その瞬間に言わなかっただけで、割とすぐにその旨を口に出した。
リリィの戦術「押して、押して、押しまくるのみ」だ。
ルイスには効かなかったみたいだから、この人に効くかどうか分からないが、初手でこちらの好意を理解してもらわねば、何も前に進まないと言っていた気がする。
まもなく本物のアレクシア姫が平民の少年姿で現れた。
人影からこちらの様子を伺っていたルイスが、ほわわわ~んとなっていたから、間違いない。
ちゃっかり指輪を交換していて吹き出しそうになった。
アレクシア姫に関してはいつも必死で余裕のない男だ。
でも、姫も自分の指輪を君にくれたんだし、きっと見込みはゼロじゃないさ。
アレクシア姫は、民に聞きかじっていたアリスター・ノーリス子爵令息のイメージにぴったりの「本人は気付いていないが物腰が猛烈に良家のボンボン」な少年だった。
カールから聞く頼れる妹でも、ルイスから聞く守ってあげたいお姫様でもなく、「良家のボンボン」だ。
正直、地味だ。
キラキラ皇太子のルイスの横に立って見栄えのする姫ではないように思う。
でも、カールと同じで、見れば見るほどその美しさを理解するようになるタイプの姫なのかもしれない。
カールは実は美しい。
色素が薄くて、髪の色も白っぽいブロンドだし、瞳の色も水色だから、パッと目を惹く男ではない。
キラキラと輝くオーラが出ているわけではなく、独特の雰囲気があるって感じだ。
だが、見れば見るほど美しく、知れば知るほど味わい深い。
きっと妹の方もそんな感じなのだろう。
私は北領へ亡命し、カールの元で領主修行に励むことにした。
その間、南領は帝室が運営してくれることになった。
「公印が帝国印のままになるってだけさ」
カールのいつぞやの言葉がずっと頭の片隅でくすぶっている。
私はこのまま南領に戻らないで、北領に根をおろしてしまうかもしれない。
南領民が恙なく暮らせるのであれば、サウザンドス家の再興にこだわりはない。
マーガレット・サマー。
それが私の唯一の名前だ。
カールの母方の従姉で、アレクシア姫を毛嫌いしていると聞いていたが、実は熱狂的な崇拝者の一人だった。

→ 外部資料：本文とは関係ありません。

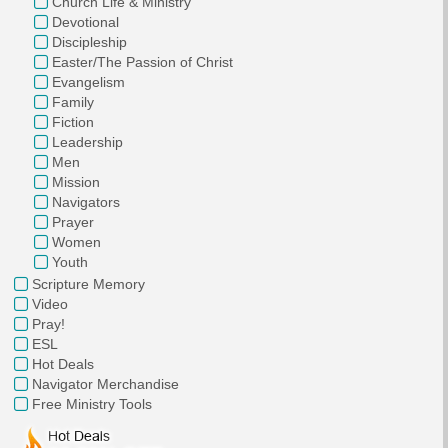
Church Life & Ministry
Devotional
Discipleship
Easter/The Passion of Christ
Evangelism
Family
Fiction
Leadership
Men
Mission
Navigators
Prayer
Women
Youth
Scripture Memory
Video
Pray!
ESL
Hot Deals
Navigator Merchandise
Free Ministry Tools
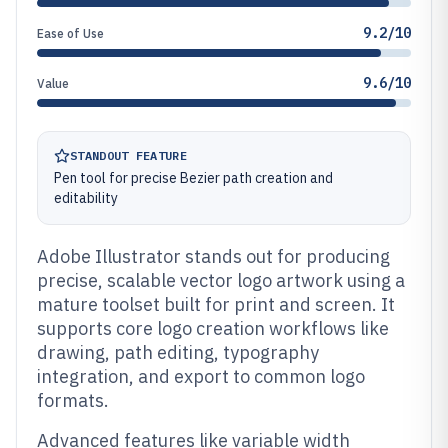
9.2/10
Ease of Use
9.6/10
Value
STANDOUT FEATURE
Pen tool for precise Bezier path creation and
editability
Adobe Illustrator stands out for producing
precise, scalable vector logo artwork using a
mature toolset built for print and screen. It
supports core logo creation workflows like
drawing, path editing, typography
integration, and export to common logo
formats.
Advanced features like variable width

マーガレット本人から聞いた話では、最初は本当に大嫌いだったそうだ。
アレクシア姫はその事すらも利用して、大粛清を成し遂げたとうっとりしていた。
アレクシア姫の断行した大粛清は、北領貴族の4分の1を取り潰すに至った。
朝議でアレクシア姫の処刑、幽閉、除籍追放を提案・賛成した貴族たちだ。
ある朝、影武者マーガレットと入れ替わって、一気に潰したらしい。
その朝議は、テーラ皇帝アルバート陛下も隠れて視察し、その日の午後、議事録が上がってきた瞬間に帝室公印にてアレクシア姫の決めた処分が承認されたらしい。
アレクシア姫の背後には必ずテーラ帝室がいる。
婚約締結の事実があっても、なくても、この姫はテーラ家に嫁ぐのだと思う。
そして、この姫がテーラ家に嫁いだ時、ようやく北領の自治が再会することになるんだろう。
北領に戻った英雄アリスター・ノーリス子爵令息は、近衛に復帰し、アレクシア姫の影武者となった。
アリスターの姿が見えないと、移民たちが心配するので、そのように公開するに至った。
マーガレット・サマー侯爵令嬢がアレクシア姫の影武者の任から解かれたことも同時に公開された。
マーガレットは北領の淑女達を牛耳っていた。
他にどういっていいかわからない。
影武者解任祝いのお茶会を開くと通知したら、参加申し込みの手紙が押し寄せた。
会場の定員を超えると参加受付が締め切られたが、参加できなかった令嬢たちのために茶会でどんな情報が交換されたかについての会報が出た。
いつもこんな感じらしく、本人は飄々としていた。
凄まじい人を好きになってしまったかもしれない。
「身分は北領侯爵令嬢だけど南領領主夫人に十分な資質があると思うよ?」
カールは苦笑いしながら、マーガレットのご両親を紹介してくれた。
アレクシア姫は、姫のカツラを被って研究区域に戻った。
「姿を見せてくれるアレクシア姫はアリスターで、姿を見せてくれないアレクシア姫がアレクシア姫だ」
移民たちはそのように理解した。
ワケが分からないようで、上手く収まっている。
アレクシア姫に「アリスター」と呼びかける者もいた。
「研究区域には『気付いても気付かぬフリができるのが粋ってもんだ』という宗旨があるのよ」
マーガレットは、そのように言って、窘めていた。
この場合、目の前にいる人が「アリスター」だと気づいていても、指摘するのは無粋だと窘めているのだ。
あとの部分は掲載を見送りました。